» Material shown
=====

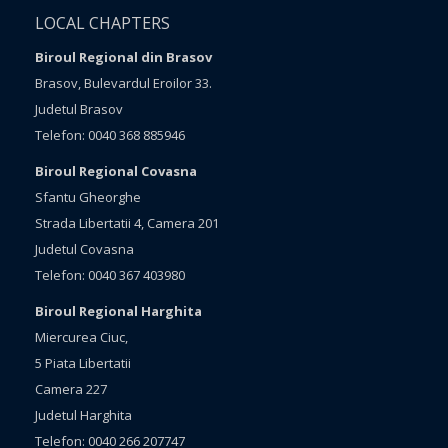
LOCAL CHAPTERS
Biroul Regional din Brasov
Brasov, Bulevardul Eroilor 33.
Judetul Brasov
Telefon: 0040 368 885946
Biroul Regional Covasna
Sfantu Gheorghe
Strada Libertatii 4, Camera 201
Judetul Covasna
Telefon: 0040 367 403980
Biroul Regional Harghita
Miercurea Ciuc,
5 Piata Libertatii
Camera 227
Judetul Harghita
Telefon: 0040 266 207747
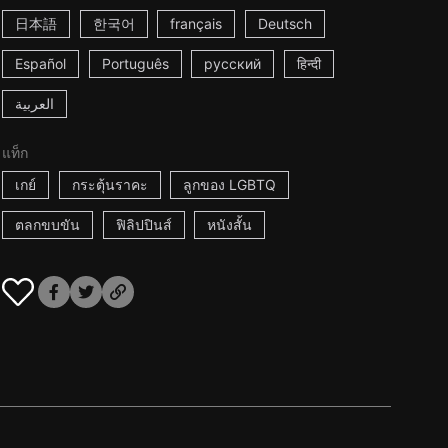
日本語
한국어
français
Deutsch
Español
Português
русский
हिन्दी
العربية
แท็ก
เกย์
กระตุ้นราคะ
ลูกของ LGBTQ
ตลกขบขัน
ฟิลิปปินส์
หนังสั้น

=====

Using the records above, repeat exactly the run of lines that starts with the line with "Judetul Brasov" and goes on through the line with "ลูกของ LGBTQ"; omit each picture.

» Your response
Judetul Brasov
Telefon: 0040 368 885946
Biroul Regional Covasna
Sfantu Gheorghe
Strada Libertatii 4, Camera 201
Judetul Covasna
Telefon: 0040 367 403980
Biroul Regional Harghita
Miercurea Ciuc,
5 Piata Libertatii
Camera 227
Judetul Harghita
Telefon: 0040 266 207747
日本語
한국어
français
Deutsch
Español
Português
русский
हिन्दी
العربية
แท็ก
เกย์
กระตุ้นราคะ
ลูกของ LGBTQ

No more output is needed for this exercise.